What Parquet does differently

Parquet is columnar — it stores all values for each column together. To read the revenue column, Parquet reads only the revenue column data and skips everything else.

This single change has dramatic effects on query performance and storage costs:

- Queries that touch 5 columns out of 100 read 95% less data

- Columns with similar values compress extremely well (revenue values like 99.99, 100.00, 99.99 compress much better than mixed row data)

- Typical CSV to Parquet compression: 5x to 10x smaller file size

Predicate pushdown — the second advantage

Parquet stores metadata about each row group — the minimum and maximum value of each column inside that group. When you run WHERE order_date = 2026-01-15, Parquet reads this metadata first and skips any row group where the min and max dates do not include January 15th.

This is called predicate pushdown, and it is one of the reasons partitioned Parquet tables on cloud storage can query billions of rows in seconds.

CSV has no such metadata — the reader must scan every row to find the matching ones.

When CSV is still fine

CSV is appropriate when:

- The file is small (under a few hundred MB)

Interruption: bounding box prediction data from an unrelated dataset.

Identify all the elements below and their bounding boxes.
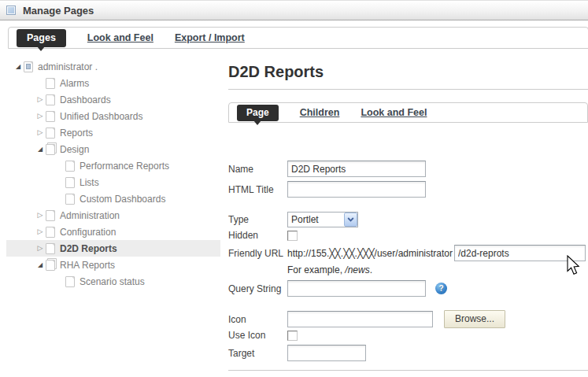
icon-row: Icon Browse... [228, 310, 588, 328]
tree-item-label: D2D Reports [60, 243, 117, 254]
collapsed-toggle-icon[interactable]: ▷ [35, 224, 46, 240]
tab-children[interactable]: Children [300, 107, 340, 118]
tree-item-reports[interactable]: ▷Reports [6, 124, 220, 141]
name-row: Name [228, 161, 588, 177]
hint-period: . [370, 264, 372, 275]
page-detail-tabbar: Page Children Look and Feel [228, 102, 588, 123]
tree-item-scenario-status[interactable]: Scenario status [6, 273, 220, 290]
tree-item-administrator[interactable]: ◢administrator . [6, 58, 220, 75]
browse-button[interactable]: Browse... [444, 310, 505, 328]
tab-detail-look-and-feel[interactable]: Look and Feel [361, 107, 427, 118]
tree-item-configuration[interactable]: ▷Configuration [6, 224, 220, 240]
tree-item-dashboards[interactable]: ▷Dashboards [6, 91, 220, 108]
expanded-toggle-icon[interactable]: ◢ [35, 141, 46, 157]
hint-text: For example, [287, 264, 345, 275]
page-icon [46, 78, 55, 89]
type-select-value: Portlet [288, 214, 319, 225]
friendly-url-row: Friendly URL http://155.╳╳.╳╳.╳╳╳/user/a… [228, 245, 588, 261]
page-icon [46, 111, 55, 122]
page-icon [46, 210, 55, 221]
tree-item-custom-dashboards[interactable]: Custom Dashboards [6, 190, 220, 207]
tree-item-label: Design [60, 144, 89, 155]
html-title-row: HTML Title [228, 181, 588, 198]
tab-export-import[interactable]: Export / Import [175, 32, 245, 43]
page-icon [65, 276, 75, 287]
chevron-down-icon[interactable] [344, 213, 357, 227]
collapsed-toggle-icon[interactable]: ▷ [35, 207, 46, 224]
html-title-label: HTML Title [228, 184, 287, 195]
collapsed-toggle-icon[interactable]: ▷ [35, 124, 46, 141]
tree-item-label: Configuration [60, 227, 116, 238]
icon-path-input[interactable] [287, 311, 433, 327]
page-icon [65, 161, 75, 172]
use-icon-label: Use Icon [228, 330, 287, 341]
window-titlebar: Manage Pages [0, 0, 588, 20]
tree-item-lists[interactable]: Lists [6, 174, 220, 190]
tree-item-label: Lists [80, 177, 99, 188]
pages-tree: ◢administrator .Alarms▷Dashboards▷Unifie… [6, 58, 220, 290]
window-title: Manage Pages [23, 5, 94, 17]
tree-item-d2d-reports[interactable]: ▷D2D Reports [6, 240, 220, 257]
use-icon-checkbox[interactable] [287, 331, 298, 341]
tree-item-rha-reports[interactable]: ◢RHA Reports [6, 257, 220, 273]
query-string-row: Query String ? [228, 280, 588, 297]
friendly-url-label: Friendly URL [228, 248, 287, 259]
tree-item-unified-dashboards[interactable]: ▷Unified Dashboards [6, 108, 220, 124]
page-icon [46, 94, 55, 105]
tree-item-label: Reports [60, 128, 93, 139]
help-icon[interactable]: ? [435, 283, 447, 294]
tree-item-alarms[interactable]: Alarms [6, 75, 220, 91]
hidden-checkbox[interactable] [287, 231, 298, 241]
tab-look-and-feel[interactable]: Look and Feel [87, 32, 153, 43]
manage-pages-window: Manage Pages Pages Look and Feel Export … [0, 0, 588, 377]
tree-item-performance-reports[interactable]: Performance Reports [6, 157, 220, 174]
hidden-row: Hidden [228, 230, 588, 241]
use-icon-row: Use Icon [228, 330, 588, 341]
collapsed-toggle-icon[interactable]: ▷ [35, 240, 46, 257]
friendly-url-input[interactable] [454, 245, 586, 261]
tab-page[interactable]: Page [237, 105, 279, 121]
main-tabbar: Pages Look and Feel Export / Import [8, 27, 588, 49]
expanded-toggle-icon[interactable]: ◢ [35, 257, 46, 273]
name-label: Name [228, 164, 287, 175]
query-string-label: Query String [228, 283, 287, 294]
target-input[interactable] [287, 345, 366, 361]
form-bottom-divider [228, 370, 588, 371]
icon-label: Icon [228, 314, 287, 325]
friendly-url-prefix: http://155.╳╳.╳╳.╳╳╳/user/administrator [287, 248, 453, 259]
tree-item-administration[interactable]: ▷Administration [6, 207, 220, 224]
target-label: Target [228, 348, 287, 359]
page-detail-panel: D2D Reports Page Children Look and Feel … [228, 55, 588, 371]
tree-item-label: Unified Dashboards [60, 111, 142, 122]
tree-item-label: Administration [60, 210, 120, 221]
tree-item-label: Dashboards [60, 94, 111, 105]
portal-icon [24, 61, 33, 72]
tab-pages[interactable]: Pages [17, 29, 66, 47]
type-select[interactable]: Portlet [287, 212, 358, 227]
tree-item-label: Scenario status [80, 276, 145, 287]
tree-item-label: administrator . [38, 61, 98, 72]
type-label: Type [228, 214, 287, 225]
page-icon [65, 177, 75, 188]
collapsed-toggle-icon[interactable]: ▷ [35, 108, 46, 124]
tree-item-label: Alarms [60, 78, 89, 89]
page-icon [46, 227, 55, 238]
page-icon [46, 243, 55, 254]
pages-icon [46, 144, 55, 155]
collapsed-toggle-icon[interactable]: ▷ [35, 91, 46, 108]
target-row: Target [228, 345, 588, 361]
hint-example: /news [345, 264, 369, 275]
hidden-label: Hidden [228, 230, 287, 241]
expanded-toggle-icon[interactable]: ◢ [13, 58, 24, 75]
html-title-input[interactable] [287, 181, 426, 198]
mouse-cursor [567, 255, 580, 275]
page-settings-form: Name HTML Title Type Portlet Hidden [228, 161, 588, 361]
query-string-input[interactable] [287, 280, 426, 297]
name-input[interactable] [287, 161, 426, 177]
page-icon [46, 128, 55, 139]
tree-item-label: Performance Reports [80, 161, 169, 172]
portlet-icon [6, 6, 16, 15]
tree-item-design[interactable]: ◢Design [6, 141, 220, 157]
tree-item-label: RHA Reports [60, 260, 115, 271]
page-title: D2D Reports [228, 55, 588, 82]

- A human needs to open and read it directly

- You are exchanging data with a non-technical system that only accepts CSV

- You are doing a one-time data migration

For everything else — production pipelines, data lakes, analytical tables — use Parquet. Your queries will be faster, your storage costs will be lower, and your pipeline will behave predictably at scale.

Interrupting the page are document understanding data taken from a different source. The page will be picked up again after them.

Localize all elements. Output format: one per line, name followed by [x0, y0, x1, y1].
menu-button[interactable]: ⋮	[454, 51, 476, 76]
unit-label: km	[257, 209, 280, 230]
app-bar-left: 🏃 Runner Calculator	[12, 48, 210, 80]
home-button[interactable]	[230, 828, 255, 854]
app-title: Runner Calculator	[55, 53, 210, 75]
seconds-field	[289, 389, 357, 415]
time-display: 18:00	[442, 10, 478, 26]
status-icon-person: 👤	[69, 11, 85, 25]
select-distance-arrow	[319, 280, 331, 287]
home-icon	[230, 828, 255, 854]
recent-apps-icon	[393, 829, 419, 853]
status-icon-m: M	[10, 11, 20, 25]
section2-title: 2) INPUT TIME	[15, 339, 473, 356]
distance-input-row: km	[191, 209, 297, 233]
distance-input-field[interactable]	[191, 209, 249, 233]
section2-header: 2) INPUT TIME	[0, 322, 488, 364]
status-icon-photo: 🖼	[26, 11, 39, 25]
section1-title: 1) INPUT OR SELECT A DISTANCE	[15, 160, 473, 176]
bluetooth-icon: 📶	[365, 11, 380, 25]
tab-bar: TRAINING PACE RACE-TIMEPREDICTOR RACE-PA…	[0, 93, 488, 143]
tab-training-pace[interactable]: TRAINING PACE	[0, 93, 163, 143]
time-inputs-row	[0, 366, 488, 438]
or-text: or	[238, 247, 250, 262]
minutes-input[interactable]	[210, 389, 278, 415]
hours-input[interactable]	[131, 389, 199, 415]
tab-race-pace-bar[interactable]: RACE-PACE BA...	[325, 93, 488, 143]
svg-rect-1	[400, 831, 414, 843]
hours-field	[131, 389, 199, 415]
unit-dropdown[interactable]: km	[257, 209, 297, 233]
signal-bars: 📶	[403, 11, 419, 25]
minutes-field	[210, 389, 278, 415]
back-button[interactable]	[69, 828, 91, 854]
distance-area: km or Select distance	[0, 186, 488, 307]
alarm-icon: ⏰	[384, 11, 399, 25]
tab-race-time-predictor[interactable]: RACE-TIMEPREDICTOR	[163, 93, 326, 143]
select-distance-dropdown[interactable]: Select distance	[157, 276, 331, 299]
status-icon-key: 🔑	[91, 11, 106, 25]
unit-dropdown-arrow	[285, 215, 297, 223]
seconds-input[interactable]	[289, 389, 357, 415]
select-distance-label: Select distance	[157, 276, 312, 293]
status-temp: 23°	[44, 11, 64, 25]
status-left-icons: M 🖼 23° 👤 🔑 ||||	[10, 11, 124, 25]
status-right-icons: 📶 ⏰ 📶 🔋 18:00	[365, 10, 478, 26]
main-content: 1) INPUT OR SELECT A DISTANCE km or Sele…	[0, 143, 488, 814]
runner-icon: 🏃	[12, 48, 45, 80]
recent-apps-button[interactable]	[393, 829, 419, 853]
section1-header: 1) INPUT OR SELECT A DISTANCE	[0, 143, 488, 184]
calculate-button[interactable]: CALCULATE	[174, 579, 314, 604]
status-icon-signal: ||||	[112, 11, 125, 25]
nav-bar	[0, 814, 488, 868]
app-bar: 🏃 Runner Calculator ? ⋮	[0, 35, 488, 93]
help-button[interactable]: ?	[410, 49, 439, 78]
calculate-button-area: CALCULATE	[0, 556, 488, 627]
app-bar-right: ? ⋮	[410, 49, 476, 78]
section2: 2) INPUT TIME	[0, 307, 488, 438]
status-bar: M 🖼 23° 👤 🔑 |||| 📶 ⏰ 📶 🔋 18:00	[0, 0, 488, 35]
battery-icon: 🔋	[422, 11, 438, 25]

Parquet on Azure, AWS, and GCP

All three cloud platforms treat Parquet as the default format for data engineering workloads:

Azure: ADLS Gen2 + Databricks use Parquet as the underlying format for Delta Lake tables

AWS: S3 + Glue + Athena are optimized for Parquet — Athena charges per byte scanned

GCP: Cloud Storage + BigQuery external tables work natively with Parquet

When you write a Delta Lake table in Databricks, you are writing Parquet files with a Delta transaction log on top. Understanding Parquet means understanding what Delta Lake, Iceberg, and Hudi are built on.